Instrumentation
2(II=picc).afl.2.ca.2.bcl.2.cbsn - 4331 - timp - perc(4): BD/BD+cym/SD/TD/large military drum/tam-t/susp.cym/sizz.cym/hi-hat/tgl/tamb/mcas/lujon/1 or 2 glock/vib/crot/mar/xyl - harp - pno/cel - strings (violins divided into 3)
Availability
Score and parts for hire
Programme Notes
Reflected Images is a single 12-13 minute work, divided into four parts of roughly equal length which play without a break. All four parts are inter-related, and might be thought of as four different ways of looking at the same thing, although all are in some way elusive, almost as if what is being looked at is seen out of the corner of the eye. The concept, although definitely not the content, of the individual parts has been influenced by my recent work on Debussy's Preludes, and each section has a title, although it is, like Debussy's, not revealed until the end. The titles (or perhaps it would be better to call them afterthoughts) are: Distant Waltz, Past March, Present Recitative and Future Movement.
Colin Matthews
Reviews
‘The whole piece seems to exist on its own terms. Interesting music, this, and I think likely to last.’

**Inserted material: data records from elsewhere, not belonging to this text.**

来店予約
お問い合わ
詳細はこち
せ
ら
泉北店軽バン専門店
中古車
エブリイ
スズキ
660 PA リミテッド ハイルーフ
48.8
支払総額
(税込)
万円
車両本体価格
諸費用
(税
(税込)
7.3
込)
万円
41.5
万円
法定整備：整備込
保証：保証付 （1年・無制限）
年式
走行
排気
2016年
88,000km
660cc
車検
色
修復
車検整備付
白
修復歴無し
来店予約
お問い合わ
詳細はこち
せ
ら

San Francisco Classical Voice (Michelle Dulak), 4 October 2003
‘There was no denying the British composer's mastery of the orchestra and of a certain fragrant, Debussyan sensitivity… Reflected Images unfolds in four brief, connected movements: a shadowy, distant waltz followed by a shadowy, distant march, then a somewhat more urgent recitative for strings and a quick, light-footed finale. The writing is terse, elegant and shapely, especially in Matthews' ability to conjure up elusive fog banks of sound from which individual details -- the oom-pah-pah rhythms of the ghostly waltz, for instance -- emerge fleetingly. In the march movement, tiny snippets of melody burst forth from the woodwinds before subsiding, like dark, slender logs sticking above the surface of a placid lake.’